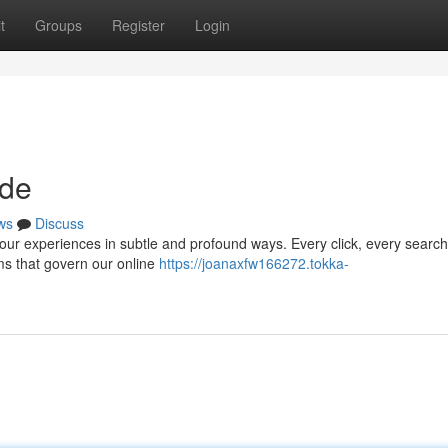
t
Groups
Register
Login
ode
ws
Discuss
 our experiences in subtle and profound ways. Every click, every search
hms that govern our online
https://joanaxfw166272.tokka-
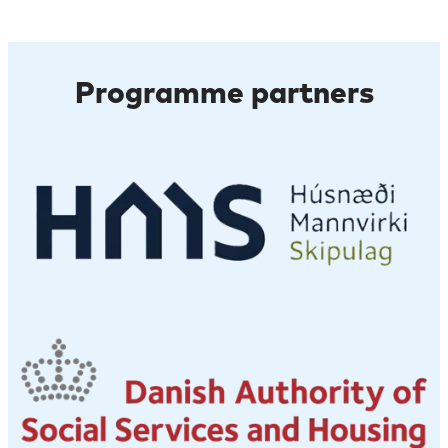
Programme partners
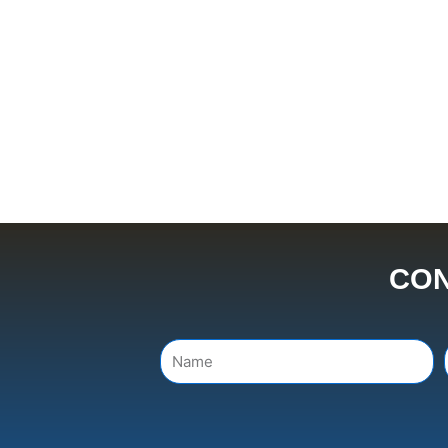
CON
Name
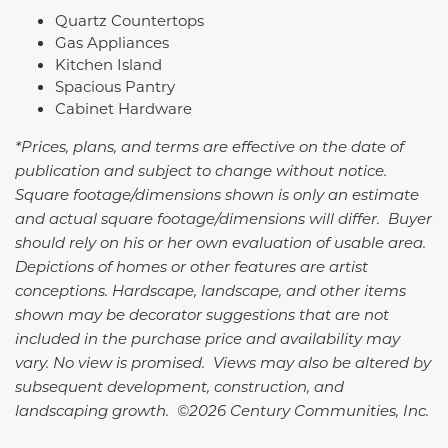
Quartz Countertops
Gas Appliances
Kitchen Island
Spacious Pantry
Cabinet Hardware
*Prices, plans, and terms are effective on the date of
publication and subject to change without notice.
Square footage/dimensions shown is only an estimate
and actual square footage/dimensions will differ. Buyer
should rely on his or her own evaluation of usable area.
Depictions of homes or other features are artist
conceptions. Hardscape, landscape, and other items
shown may be decorator suggestions that are not
included in the purchase price and availability may
vary. No view is promised. Views may also be altered by
subsequent development, construction, and
landscaping growth. ©2026 Century Communities, Inc.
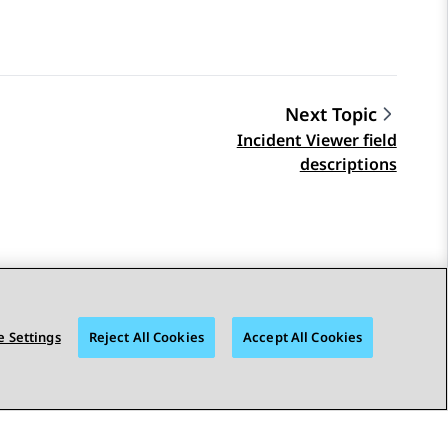
Next Topic
Incident Viewer field
descriptions
 Settings
Reject All Cookies
Accept All Cookies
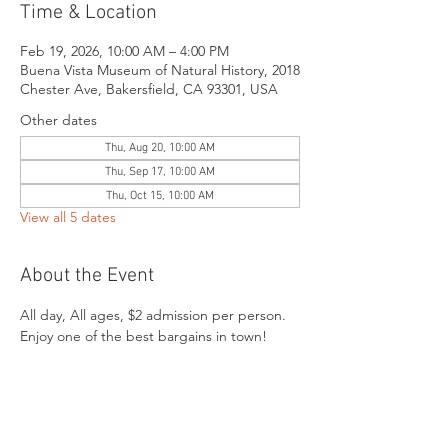
Time & Location
Feb 19, 2026, 10:00 AM – 4:00 PM
Buena Vista Museum of Natural History, 2018
Chester Ave, Bakersfield, CA 93301, USA
Other dates
Thu, Aug 20, 10:00 AM
Thu, Sep 17, 10:00 AM
Thu, Oct 15, 10:00 AM
View all 5 dates
About the Event
All day, All ages, $2 admission per person. 
Enjoy one of the best bargains in town!
Share This Event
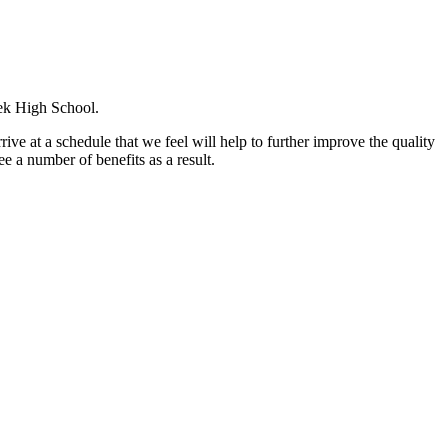
eek High School.
ive at a schedule that we feel will help to further improve the quality
ee a number of benefits as a result.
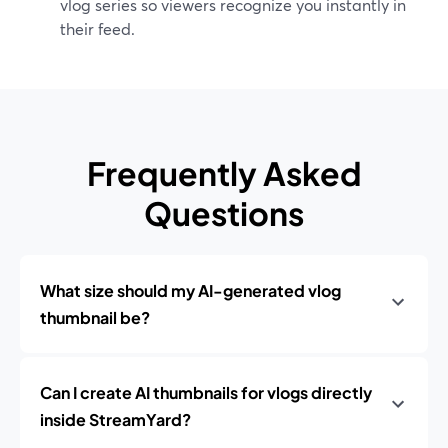
vlog series so viewers recognize you instantly in
their feed.
Frequently Asked
Questions
What size should my AI-generated vlog
thumbnail be?
Can I create AI thumbnails for vlogs directly
inside StreamYard?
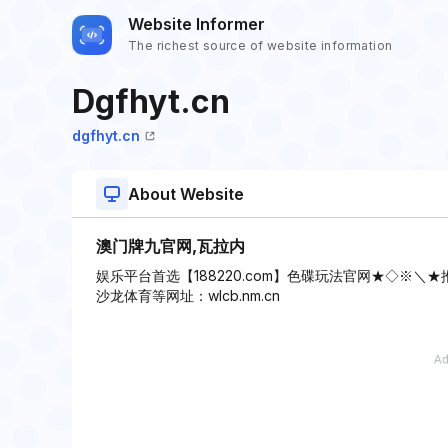
Website Informer
The richest source of website information
Dgfhyt.cn
dgfhyt.cn
About Website
澳门牌九官网,瓦拉内
娱乐平台首选【188220.com】色碟玩法官网★◇※＼
沙龙体育等网址：wlcb.nm.cn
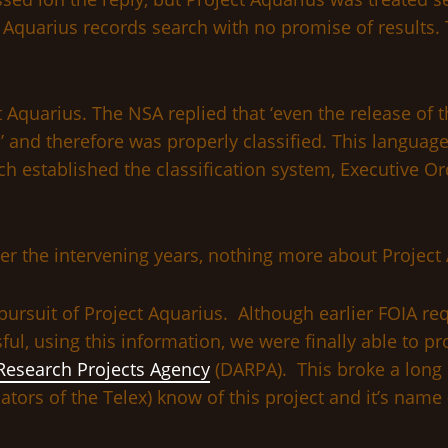
 Aquarius records search with no promise of results. 
t Aquarius. The NSA replied that ‘even the release of
’ and therefore was properly classified. This language
ich established the classification system, Executive 
er the intervening years, nothing more about Projec
pursuit of Project Aquarius. Although earlier FOIA re
l, using this information, we were finally able to p
esearch Projects Agency
(DARPA). This broke a long 
ors of the Telex) know of this project and it’s name 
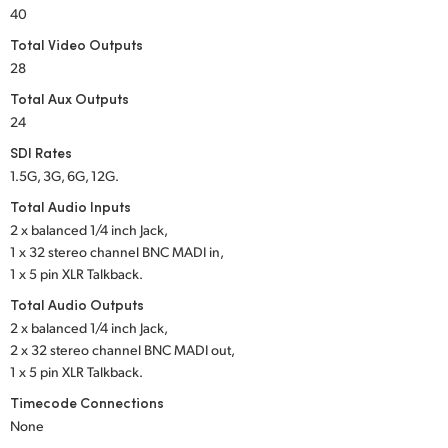
Netherlands
40
Total Video Outputs
New Zealand
28
Norway
Total Aux Outputs
24
Poland
SDI Rates
Portugal
1.5G, 3G, 6G, 12G.
Total Audio Inputs
Singapore
2 x balanced 1/4 inch Jack,
1 x 32 stereo channel
BNC MADI in,
South Africa
1 x 5 pin XLR Talkback.
Spain
Total Audio Outputs
2 x balanced 1/4 inch Jack,
Sweden
2 x 32 stereo channel
BNC MADI out,
1 x 5 pin XLR Talkback.
Chinese Taipei
Timecode Connections
None
Turkey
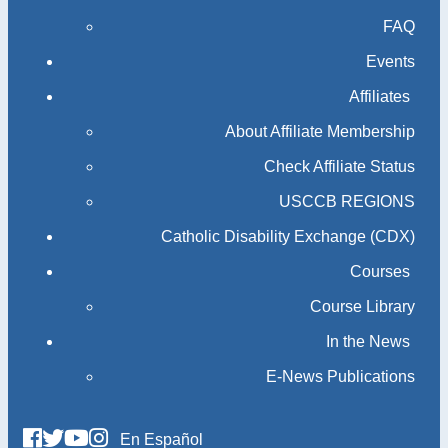
FAQ
Events
Affiliates
About Affiliate Membership
Check Affiliate Status
USCCB REGIONS
Catholic Disability Exchange (CDX)
Courses
Course Library
In the News
E-News Publications
En Español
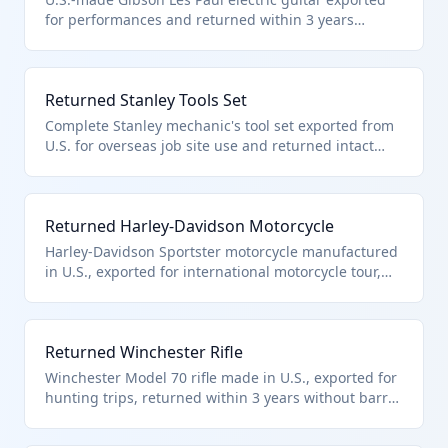
for performances and returned within 3 years
without setup adjustments, refinishing, or repairs.
This unaltered musical instrument qualifies under
HTS 9801.00.10 for duty-free reentry.
Returned Stanley Tools Set
Complete Stanley mechanic's tool set exported from
U.S. for overseas job site use and returned intact
within 3 years. These unaltered hand tools qualify
under HTS 9801.00.10 as returned American goods
without condition improvement.
Returned Harley-Davidson Motorcycle
Harley-Davidson Sportster motorcycle manufactured
in U.S., exported for international motorcycle tour,
returned within 3 years without engine work or
modifications. Qualifies under HTS 9801.00.10 as
unaltered U.S. vehicle.
Returned Winchester Rifle
Winchester Model 70 rifle made in U.S., exported for
hunting trips, returned within 3 years without barrel
work, refinishing, or modifications. This firearm
qualifies under HTS 9801.00.10 as unaltered sporting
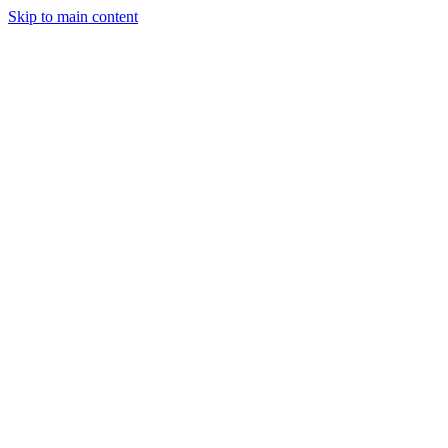
Skip to main content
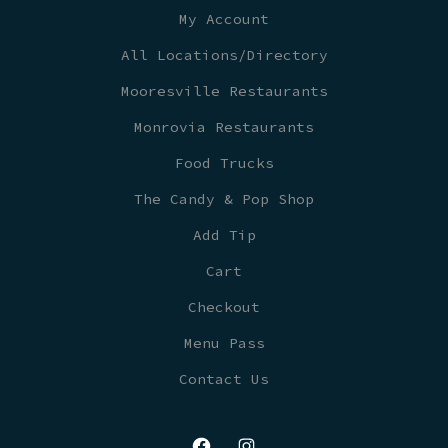
My Account
All Locations/Directory
Mooresville Restaurants
Monrovia Restaurants
Food Trucks
The Candy & Pop Shop
Add Tip
Cart
Checkout
Menu Pass
Contact Us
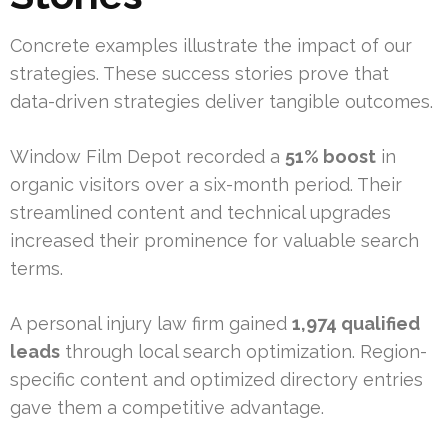
Concrete examples illustrate the impact of our
strategies. These success stories prove that
data-driven strategies deliver tangible outcomes.
Window Film Depot recorded a
51% boost
in
organic visitors over a six-month period. Their
streamlined content and technical upgrades
increased their prominence for valuable search
terms.
A personal injury law firm gained
1,974 qualified
leads
through local search optimization. Region-
specific content and optimized directory entries
gave them a competitive advantage.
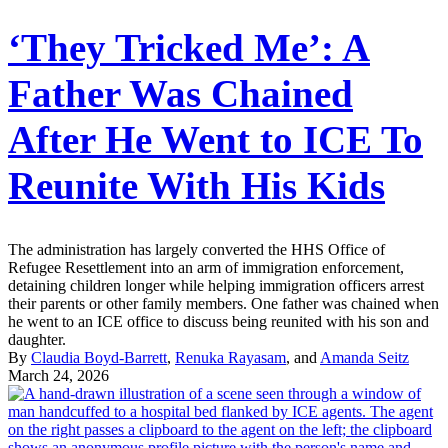
‘They Tricked Me’: A
Father Was Chained
After He Went to ICE To
Reunite With His Kids
The administration has largely converted the HHS Office of
Refugee Resettlement into an arm of immigration enforcement,
detaining children longer while helping immigration officers arrest
their parents or other family members. One father was chained when
he went to an ICE office to discuss being reunited with his son and
daughter.
By
Claudia Boyd-Barrett
,
Renuka Rayasam
, and
Amanda Seitz
March 24, 2026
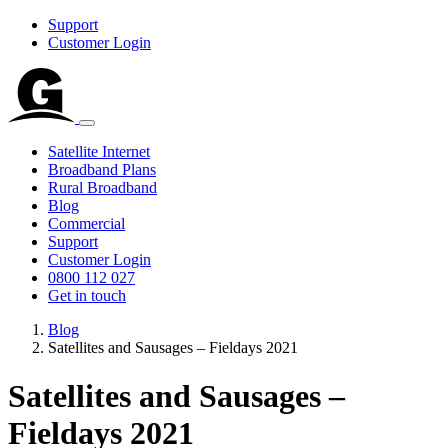
Support
Customer Login
Satellite Internet
Broadband Plans
Rural Broadband
Blog
Commercial
Support
Customer Login
0800 112 027
Get in touch
Blog
Satellites and Sausages – Fieldays 2021
Satellites and Sausages –
Fieldays 2021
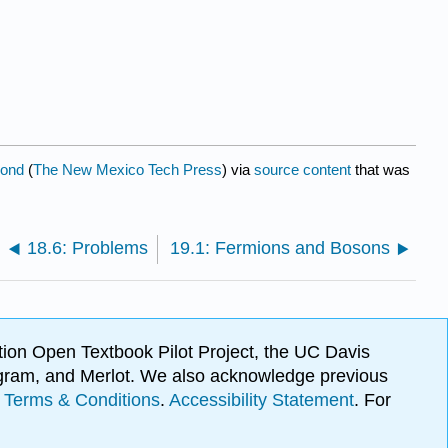
mond
(
The New Mexico Tech Press
) via
source content
that was
18.6: Problems
19.1: Fermions and Bosons
ion Open Textbook Pilot Project, the UC Davis
Program, and Merlot. We also acknowledge previous
.
Terms & Conditions
.
Accessibility Statement
. For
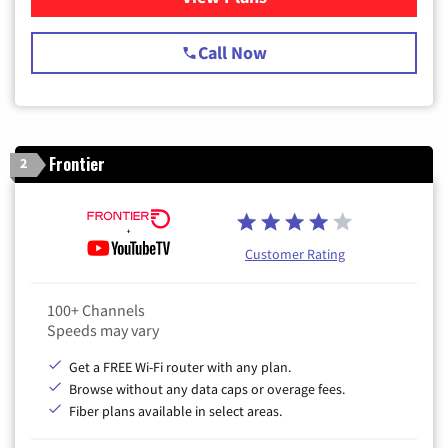
Call Now
Frontier
2
Customer Rating
100+ Channels
Speeds may vary
Get a FREE Wi-Fi router with any plan.
Browse without any data caps or overage fees.
Fiber plans available in select areas.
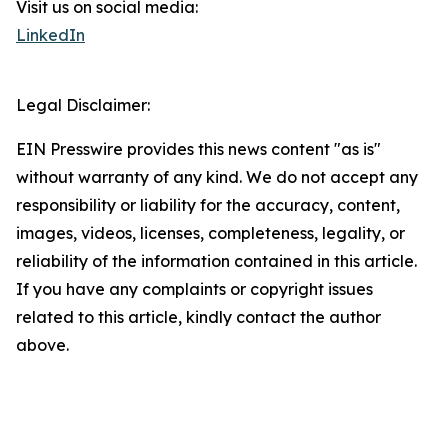
Visit us on social media:
LinkedIn
Legal Disclaimer:
EIN Presswire provides this news content "as is"
without warranty of any kind. We do not accept any
responsibility or liability for the accuracy, content,
images, videos, licenses, completeness, legality, or
reliability of the information contained in this article.
If you have any complaints or copyright issues
related to this article, kindly contact the author
above.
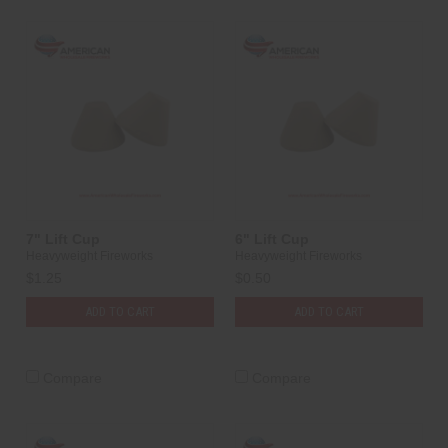
7" Lift Cup
6" Lift Cup
Heavyweight Fireworks
Heavyweight Fireworks
$1.25
$0.50
ADD TO CART
ADD TO CART
Compare
Compare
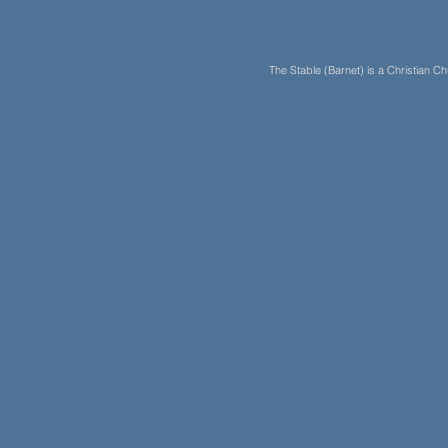
The Stable (Barnet) is a Christian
--
■ **Assignment**
Each entry needs to be returned verbatim, with its pictures left out.

■ **Result for this exercise**
t
Groups
Register
Login
ode
ws
Discuss
 our experiences in subtle and profound ways. Every click, every search
hms that govern our online
https://joanaxfw166272.tokka-
Programme partners
CON
Name
Quartz Countertops
Gas Appliances
Kitchen Island
Spacious Pantry
Cabinet Hardware
*Prices, plans, and terms are effective on the date of
publication and subject to change without notice.
Square footage/dimensions shown is only an estimate
and actual square footage/dimensions will differ. Buyer
should rely on his or her own evaluation of usable area.
Depictions of homes or other features are artist
conceptions. Hardscape, landscape, and other items
shown may be decorator suggestions that are not
included in the purchase price and availability may
vary. No view is promised. Views may also be altered by
subsequent development, construction, and
landscaping growth. ©2026 Century Communities, Inc.
Next Topic
Incident Viewer field
descriptions
 Settings
Reject All Cookies
Accept All Cookies
Time & Location
Feb 19, 2026, 10:00 AM – 4:00 PM
Buena Vista Museum of Natural History, 2018
Chester Ave, Bakersfield, CA 93301, USA
Other dates
Thu, Aug 20, 10:00 AM
Thu, Sep 17, 10:00 AM
Thu, Oct 15, 10:00 AM
View all 5 dates
About the Event
All day, All ages, $2 admission per person. 
Enjoy one of the best bargains in town!
Share This Event
eek High School.
ive at a schedule that we feel will help to further improve the quality
ee a number of benefits as a result.
vlog series so viewers recognize you instantly in
their feed.
Frequently Asked
Questions
What size should my AI-generated vlog
thumbnail be?
Can I create AI thumbnails for vlogs directly
inside StreamYard?
Website Informer
The richest source of website information
Dgfhyt.cn
dgfhyt.cn
About Website
澳门牌九官网,瓦拉内
娱乐平台首选【188220.com】色碟玩法官网★◇※＼
沙龙体育等网址：wlcb.nm.cn
 Aquarius records search with no promise of results. 
t Aquarius. The NSA replied that ‘even the release of
’ and therefore was properly classified. This language
ich established the classification system, Executive 
er the intervening years, nothing more about Projec
pursuit of Project Aquarius. Although earlier FOIA re
l, using this information, we were finally able to p
esearch Projects Agency
(DARPA). This broke a long 
ors of the Telex) know of this project and it’s name 
Netherlands
40
Total Video Outputs
New Zealand
28
Norway
Total Aux Outputs
24
Poland
SDI Rates
Portugal
1.5G, 3G, 6G, 12G.
Total Audio Inputs
Singapore
2 x balanced 1/4 inch Jack,
1 x 32 stereo channel
BNC MADI in,
South Africa
1 x 5 pin XLR Talkback.
Spain
Total Audio Outputs
2 x balanced 1/4 inch Jack,
Sweden
2 x 32 stereo channel
BNC MADI out,
1 x 5 pin XLR Talkback.
Chinese Taipei
Timecode Connections
None
Turkey
FAQ
Events
Affiliates
About Affiliate Membership
Check Affiliate Status
USCCB REGIONS
Catholic Disability Exchange (CDX)
Courses
Course Library
In the News
E-News Publications
En Español
for performances and returned within 3 years
without setup adjustments, refinishing, or repairs.
This unaltered musical instrument qualifies under
HTS 9801.00.10 for duty-free reentry.
Returned Stanley Tools Set
Complete Stanley mechanic's tool set exported from
U.S. for overseas job site use and returned intact
within 3 years. These unaltered hand tools qualify
under HTS 9801.00.10 as returned American goods
without condition improvement.
Returned Harley-Davidson Motorcycle
Harley-Davidson Sportster motorcycle manufactured
in U.S., exported for international motorcycle tour,
returned within 3 years without engine work or
modifications. Qualifies under HTS 9801.00.10 as
unaltered U.S. vehicle.
Returned Winchester Rifle
Winchester Model 70 rifle made in U.S., exported for
hunting trips, returned within 3 years without barrel
work, refinishing, or modifications. This firearm
qualifies under HTS 9801.00.10 as unaltered sporting
Skip to main content
My Account
All Locations/Directory
Mooresville Restaurants
Monrovia Restaurants
Food Trucks
The Candy & Pop Shop
Add Tip
Cart
Checkout
Menu Pass
Contact Us
Concrete examples illustrate the impact of our
strategies. These success stories prove that
data-driven strategies deliver tangible outcomes.
Window Film Depot recorded a
51% boost
in
organic visitors over a six-month period. Their
streamlined content and technical upgrades
increased their prominence for valuable search
terms.
A personal injury law firm gained
1,974 qualified
leads
through local search optimization. Region-
specific content and optimized directory entries
gave them a competitive advantage.
‘They Tricked Me’: A
Father Was Chained
After He Went to ICE To
Reunite With His Kids
The administration has largely converted the HHS Office of
Refugee Resettlement into an arm of immigration enforcement,
detaining children longer while helping immigration officers arrest
their parents or other family members. One father was chained when
he went to an ICE office to discuss being reunited with his son and
daughter.
By
Claudia Boyd-Barrett
,
Renuka Rayasam
, and
Amanda Seitz
March 24, 2026
Support
Customer Login
Satellite Internet
Broadband Plans
Rural Broadband
Blog
Commercial
Support
Customer Login
0800 112 027
Get in touch
Blog
Satellites and Sausages – Fieldays 2021
Satellites and Sausages –
Fieldays 2021
mond
(
The New Mexico Tech Press
) via
source content
that was
18.6: Problems
19.1: Fermions and Bosons
ion Open Textbook Pilot Project, the UC Davis
Program, and Merlot. We also acknowledge previous
.
Terms & Conditions
.
Accessibility Statement
. For
Call Now
Frontier
2
Customer Rating
100+ Channels
Speeds may vary
Get a FREE Wi-Fi router with any plan.
Browse without any data caps or overage fees.
Fiber plans available in select areas.
Visit us on social media:
LinkedIn
Legal Disclaimer:
EIN Presswire provides this news content "as is"
without warranty of any kind. We do not accept any
responsibility or liability for the accuracy, content,
images, videos, licenses, completeness, legality, or
reliability of the information contained in this article.
If you have any complaints or copyright issues
related to this article, kindly contact the author
above.
7" Lift Cup
6" Lift Cup
Heavyweight Fireworks
Heavyweight Fireworks
$1.25
$0.50
ADD TO CART
ADD TO CART
Compare
Compare
The Stable (Barnet) is a Christian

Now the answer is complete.